# 🧠 Deep Learning – Atelier 3 – Scraping & Sequence Models

**Université Abdelmalek Essaadi – Master MBD**  
**Instructor:** Pr. ELAACHAK LOTFI  
**Lab 3 Objective:** Familiarization with PyTorch and building sequence models for Arabic NLP tasks.

---

## 📌 Part 1: Classification Task (Text Collection & Preprocessing)

### ✅ Step 1: Arabic News Scraping

We will scrape Arabic political news titles from [Hespress Politics](https://www.hespress.com/politique) using **Selenium** with a headless Chrome driver and **BeautifulSoup**. We'll simulate infinite scrolling for 60 seconds and extract all headlines.


In [None]:

# 📦 Install required packages
!pip install selenium beautifulsoup4 pandas webdriver-manager

# ✅ Import Libraries
import time
import pandas as pd
from bs4 import BeautifulSoup
from selenium import webdriver
from selenium.webdriver.chrome.options import Options
from selenium.webdriver.chrome.service import Service
from webdriver_manager.chrome import ChromeDriverManager

# ✅ Headless Chrome Setup
options = Options()
options.add_argument("--headless")
options.add_argument("--no-sandbox")
options.add_argument("--disable-dev-shm-usage")

driver = webdriver.Chrome(service=Service(ChromeDriverManager().install()), options=options)

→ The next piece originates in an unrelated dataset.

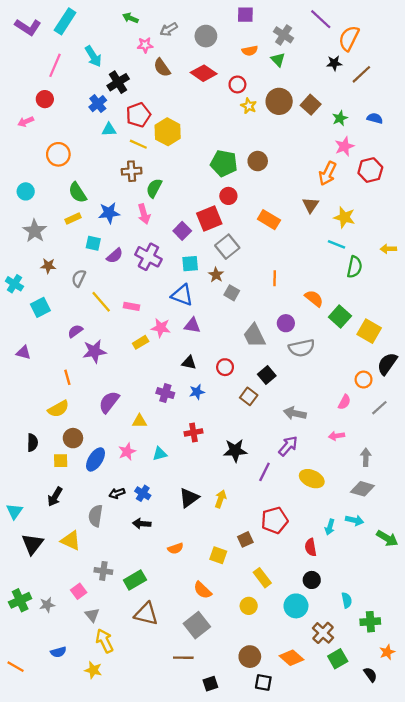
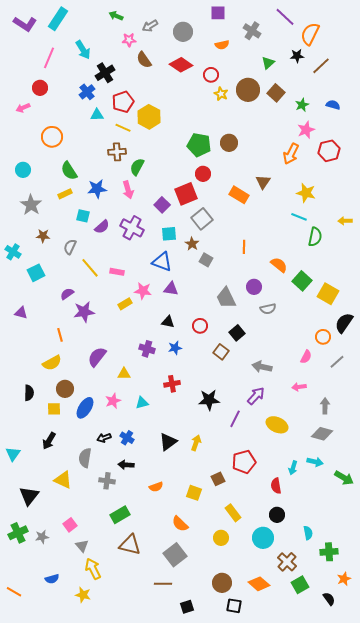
green triangle: (278, 60) -> (268, 63), moved, turned 32
brown triangle: (311, 205) -> (263, 182), moved
gray semicircle: (302, 348) -> (268, 309), size x0.7
black triangle: (32, 544) -> (29, 496), moved
gray cross: (103, 571) -> (107, 481), moved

# ✅ URL of the page to scrape
url = "https://www.hespress.com/politique"
driver.get(url)

# ✅ Scroll for 60 seconds to simulate infinite scroll
start_time = time.time()
SCROLL_PAUSE_TIME = 2

while time.time() - start_time < 60:
    driver.execute_script("window.scrollTo(0, document.body.scrollHeight);")
    time.sleep(SCROLL_PAUSE_TIME)

# ✅ Get page source and parse with BeautifulSoup
soup = BeautifulSoup(driver.page_source, "html.parser")
driver.quit()

# ✅ Extract article titles
titles = [a.get_text(strip=True) for a in soup.select("a.stretched-link")]

# ✅ Store in DataFrame
df = pd.DataFrame({"text": titles})
df["score"] = 0  # Initialize score column

# ✅ Save to CSV
df.to_csv("news.csv", index=False)

# ✅ Preview
df.head()



---

## ✍️ What's Next?

- Continue with text preprocessing: tokenization, stemming, lemmatization, etc.
- Train sequence models: RNN, Bi-RNN, GRU, and LSTM.
- Evaluate models using metrics (Accuracy, BLEU Score, etc.)
- Prepare the README and GitHub push.

> ✅ This notebook is Colab-compatible and can be reused directly.